Post # 1
I came across this quote:
“70% of people who divorce regret it within a year later. Most of those go on to another marriage, realizing at some point that the first one was “good enough” to save and make last.”
No idea if it’s true, so I thought I’d ask the bees. If you’ve been divorced, did you regret it? Do you think you could have made it work and could have been happy? I know I”m asking a biased sample since most divorced folks on the ‘Bee are preparing for another marriage…but I wonder.
Post # 3
I don’t regret it at all. After the lies and the cheating…I am so much happier now. My regret is I l shouldn’t have married him. I don’t believe in “cold feet” what I was feeling was proper doubt but I was on this massive wedding roller coaster and I was too much of a coward to stop it.
Post # 4
@cbgg: I am divorced and I absolutely do not regret it. I did, for a few moments regret it about 3 years after we split up. It was strictly because I was depressed and having an awful time in abusive relationship and I thought *If only I’d never left K____ I wouldn’t be in this mess*. So I didn’t really regret him, I regretted my current bad choices. I just thought for those moments that maybe my marriage wasn’t that bad. And compared to the horror of my new relationship it wasn’t that bad. Then I snapped out of it and left both of them behind me and never looked back.
ETA: If I didn’t have FI I don’t know whether or not I would be looking back to my ex because when I got rid of the abusive a**hole I was depressed, alone and 6 mos. later I lost my job. So I may have started thinking about my ex again if I had not met FI, just for financial reasons. But I was never happy after the first year of that marriage and even if I had gone back to him I know I would never have been happy. But I would have been able to pay my rent. So I can see how someone might be unhappy with their life after divorce and wish they could go back, but in reality I think divorce happens for a reason.
Post # 5
I have to say that I have at points regretted it. My ex husband cheated. So in reality it is about mourning what could have been, not the reality of what it was. I was married for 10 years and most of that was pretty happy. I regret that it ended up the way it did- but that was out of my control.
Post # 6
Hell no! I have no regrets whatsoever. Getting divorced was the best decision and I’m grateful I had the ability to do so (women in other countries are not so lucky). When I kicked him out of the house, there was not one drop of remorse – only relief and peace.
Post # 7
I have not regretted my divorce for even a second. It was one of the best moves I have ever made!
Post # 8
@Soon2BD-CBee: +1 to this. I don’t regret my divorce but I do regret marrying him, I had feelings of doubt and I ignored them. Not smart
Post # 9
Hmmm…I suppose it depends on your side. If you wanted to stay and work it out but the other person wanted out, you’d probably regret your divorce.

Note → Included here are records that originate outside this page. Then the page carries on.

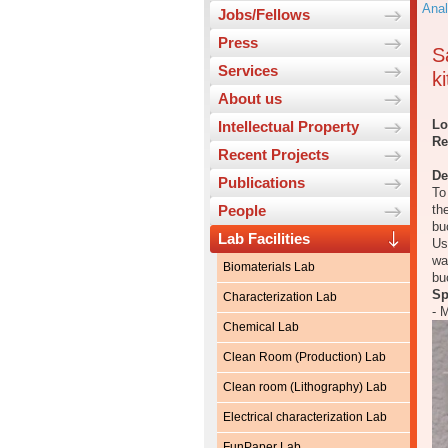
Anal
Jobs/Fellows
Press
S
Services
ki
About us
Lo
Intellectual Property
Re
Recent Projects
De
Publications
To
People
th
bu
Lab Facilities
Us
wa
Biomaterials Lab
bu
Sp
Characterization Lab
- 
Chemical Lab
Clean Room (Production) Lab
Clean room (Lithography) Lab
Electrical characterization Lab
FunPaper Lab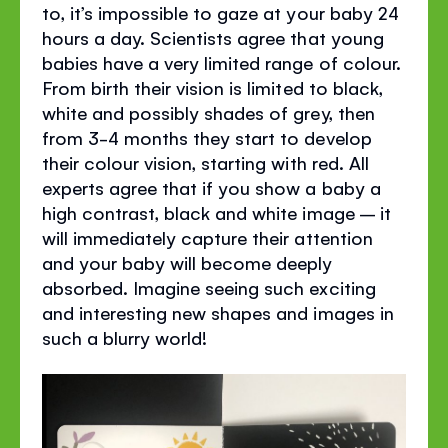
to, it’s impossible to gaze at your baby 24
hours a day. Scientists agree that young
babies have a very limited range of colour.
From birth their vision is limited to black,
white and possibly shades of grey, then
from 3-4 months they start to develop
their colour vision, starting with red. All
experts agree that if you show a baby a
high contrast, black and white image – it
will immediately capture their attention
and your baby will become deeply
absorbed. Imagine seeing such exciting
and interesting new shapes and images in
such a blurry world!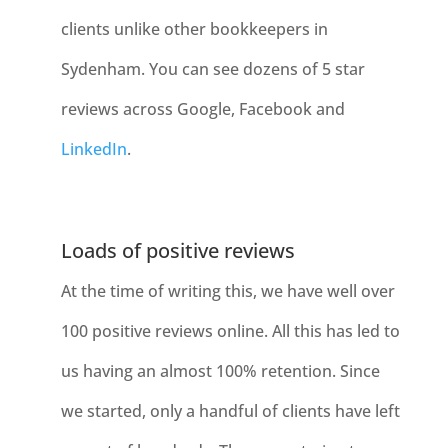
clients unlike other bookkeepers in
Sydenham
. You can see dozens of 5 star
reviews across Google, Facebook and
LinkedIn
.
Loads of positive reviews
At the time of writing this, we have well over
100 positive reviews online. All this has led to
us having an almost 100% retention. Since
we started, only a handful of clients have left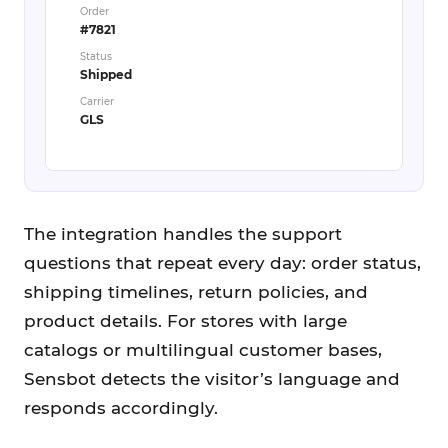
Order
#7821
Status
Shipped
Carrier
GLS
The integration handles the support
questions that repeat every day: order status,
shipping timelines, return policies, and
product details. For stores with large
catalogs or multilingual customer bases,
Sensbot detects the visitor’s language and
responds accordingly.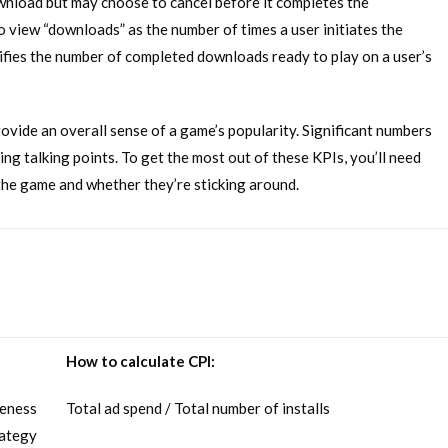
ownload but may choose to cancel before it completes the
to view “downloads” as the number of times a user initiates the
nifies the number of completed downloads ready to play on a user’s
rovide an overall sense of a game’s popularity. Significant numbers
ng talking points. To get the most out of these KPIs, you’ll need
d the game and whether they’re sticking around.
How to calculate CPI:
veness
Total ad spend / Total number of installs
rategy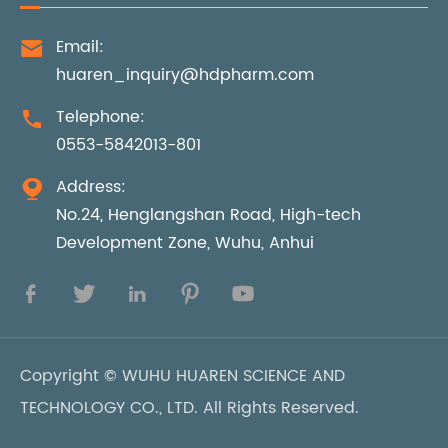
Email:

huaren_inquiry@hdpharm.com
Telephone:

0553-5842013-801
Address:

No.24, Henglangshan Road, High-tech
Development Zone, Wuhu, Anhui





Copyright ©
WUHU HUAREN SCIENCE AND
TECHNOLOGY CO., LTD.
All Rights Reserved.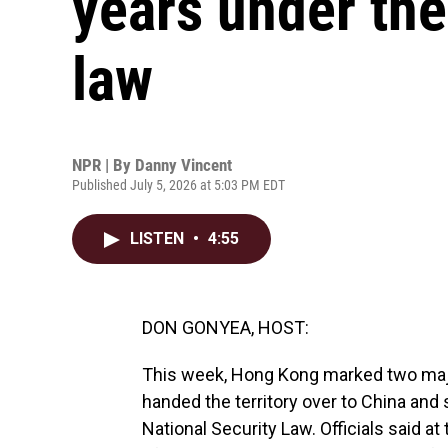
years under the
law
NPR | By
Danny Vincent
Published July 5, 2026 at 5:03 PM EDT
LISTEN
•
4:55
DON GONYEA, HOST:
This week, Hong Kong marked two major 
handed the territory over to China and
National Security Law. Officials said a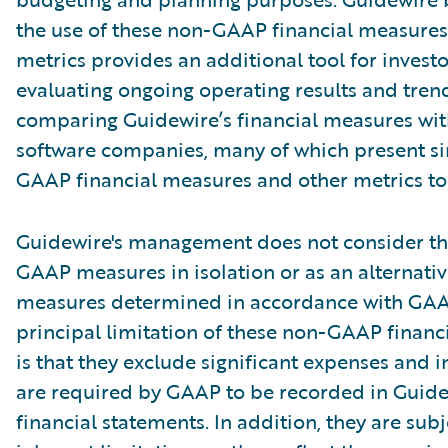
the use of these non-GAAP financial measures
metrics provides an additional tool for investo
evaluating ongoing operating results and tren
comparing Guidewire’s financial measures wit
software companies, many of which present si
GAAP financial measures and other metrics to 
Guidewire's management does not consider th
GAAP measures in isolation or as an alternativ
measures determined in accordance with GAA
principal limitation of these non-GAAP financ
is that they exclude significant expenses and 
are required by GAAP to be recorded in Guide
financial statements. In addition, they are subj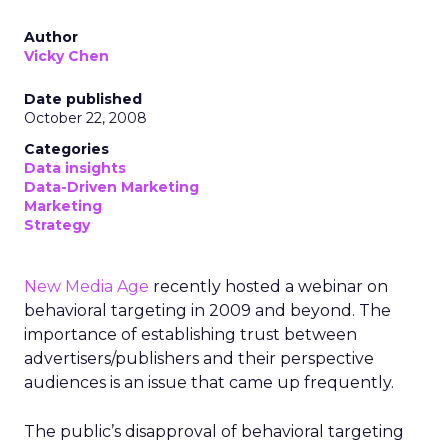
Author
Vicky Chen
Date published
October 22, 2008
Categories
Data insights
Data-Driven Marketing
Marketing
Strategy
New Media Age
recently hosted a webinar on
behavioral targeting in 2009 and beyond. The
importance of establishing trust between
advertisers/publishers and their perspective
audiences is an issue that came up frequently.
The public’s disapproval of behavioral targeting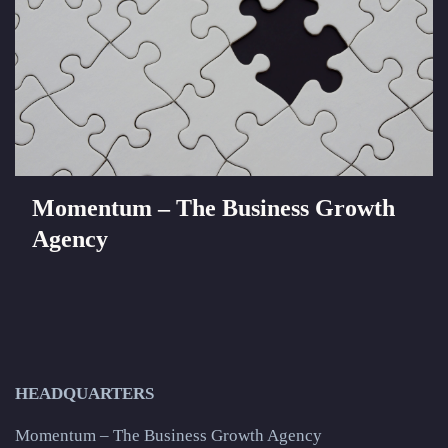
Momentum – The Business Growth
Agency
HEADQUARTERS
Momentum – The Business Growth Agency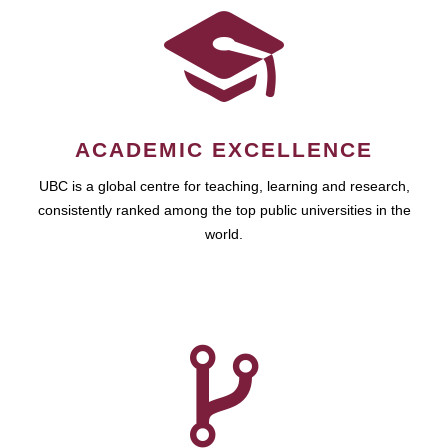
ACADEMIC EXCELLENCE
UBC is a global centre for teaching, learning and research,
consistently ranked among the top public universities in the
world.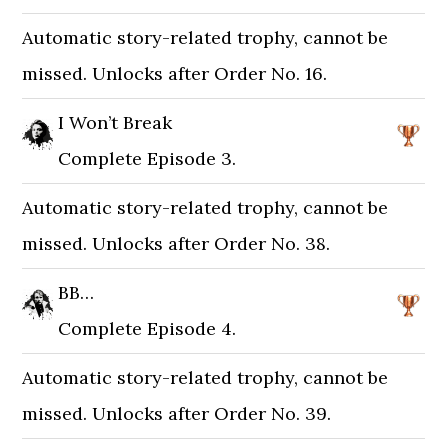
Automatic story-related trophy, cannot be
missed. Unlocks after Order No. 16.
I Won’t Break
Complete Episode 3.
Automatic story-related trophy, cannot be
missed. Unlocks after Order No. 38.
BB…
Complete Episode 4.
Automatic story-related trophy, cannot be
missed. Unlocks after Order No. 39.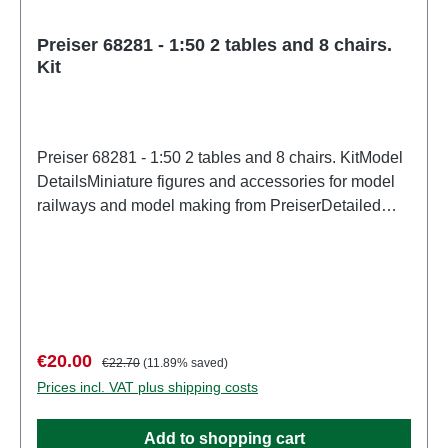
Preiser 68281 - 1:50 2 tables and 8 chairs.
Kit
Preiser 68281 - 1:50 2 tables and 8 chairs. KitModel
DetailsMiniature figures and accessories for model
railways and model making from PreiserDetailed
scale model for adult collectors. Handle with care.
Not suitable for children under 14 years. It contains
small parts which may pose a choking hazard, and
some components have functional sharp
points. Characteristics: Manufacturer: PreiserItem
number: 68281number of pieces: Set of several
Sale price:
Regular price:
€20.00
€22.70
(11.89% saved)
partsEAN: 4041032682815Product Type:
Prices incl. VAT plus shipping costs
Figuresscale: 1:150Age recommendation: Ages 14
and up
Add to shopping cart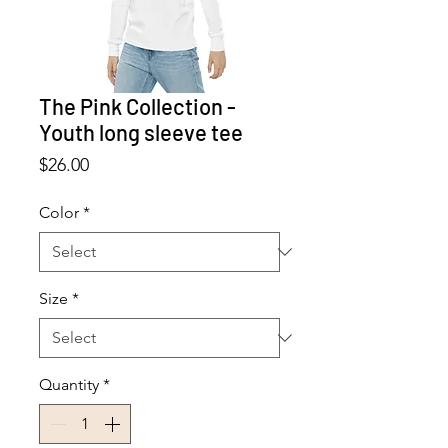
The Pink Collection -
Youth long sleeve tee
Price
$26.00
Color
*
Size
*
Quantity
*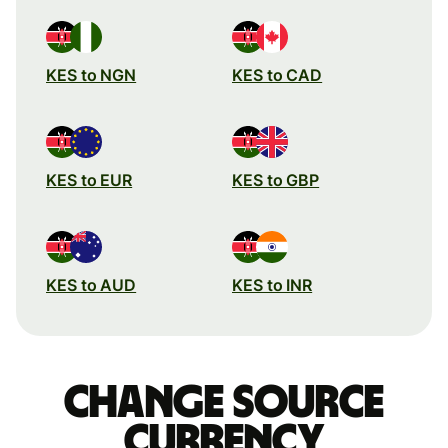
KES to NGN
KES to CAD
KES to EUR
KES to GBP
KES to AUD
KES to INR
Change source
currency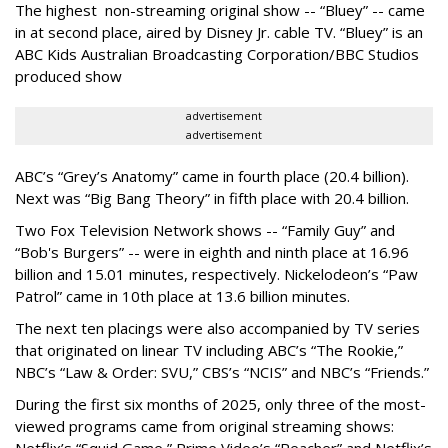
The highest non-streaming original show -- “Bluey” -- came
in at second place, aired by Disney Jr. cable TV. “Bluey” is an
ABC Kids Australian Broadcasting Corporation/BBC Studios
produced show
advertisement
advertisement
ABC’s “Grey’s Anatomy” came in fourth place (20.4 billion).
Next was “Big Bang Theory” in fifth place with 20.4 billion.
Two Fox Television Network shows -- “Family Guy” and
“Bob's Burgers” -- were in eighth and ninth place at 16.96
billion and 15.01 minutes, respectively. Nickelodeon’s “Paw
Patrol” came in 10th place at 13.6 billion minutes.
The next ten placings were also accompanied by TV series
that originated on linear TV including ABC’s “The Rookie,”
NBC’s “Law & Order: SVU,” CBS’s “NCIS” and NBC’s “Friends.”
During the first six months of 2025, only three of the most-
viewed programs came from original streaming shows:
Netflix’s “Squid Game,” Prime Video’s “Reacher” and Netflix’s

FWIW I know a fair number of divorced people. The only people that are sad about it and regret it are the ones that didn’t want to get divorced in the first place. The people who wanted to get divorced…NONE of them regret it!
Post # 10
- Wedding: November 2013 - St. Augustine Beach, FL
@cbgg: I am divorced and I do not regret it at all. I was extremely embarassed during the separation and divorce because I didn’t like that people were judging me. Once a few months passed, I felt better. I also realized that I was lucky to get out of a bad marriage without having any kids with my ex husband. I should have known my marriage was over on my first wedding anniversary when I had a horrible realization that now that I was married all I had to look forward to was having a child and then dying. That was a horribly bleak outlook on life and my first marriage to say the least.
(With my current FI I think of marriage as a beginning and an adventure for us to share together. Very different relationship from the one I had with my ex husband.)
Post # 11
I absolutely do not regret it. In a way, I kind of regret not getting divorced sooner. I put up with a lot of BS before I got the courage to leave. I stayed because we had a child.
Post # 12
thumbs down to made-up statistics that guilt people into staying in unhappy marriages
Post # 13
Well that’s a resounding no! I thought it was a suprising statement when I came across it, glad to hear perspectives from some experienced ladies 😀
Post # 14
One of my BFFs definitely feels this way. It drives me crazy because her ex cheated on her and married the woman. Now that he’s bored with the 2nd wife he is calling my friend implying he made a mistake. What a jerk.
Post # 15
I have no regret. The issues we had were not fixable in my eyes, and I was young and should have realized it before we were married. I guess you live and you learn! I am def not making the same mistake twice, and have become a stronger person. My life is in a positive direction now!
Post # 16
I do not regret it at all. I am not one that is big on regret though. I know that I gave it 200% to try to make it work. But it takes two and my ex wasn’t willing. He was very emotionally abusive to me and now that I am out of that environment, I can’t imagine living like that for the rest of my life. I am so happy with life now.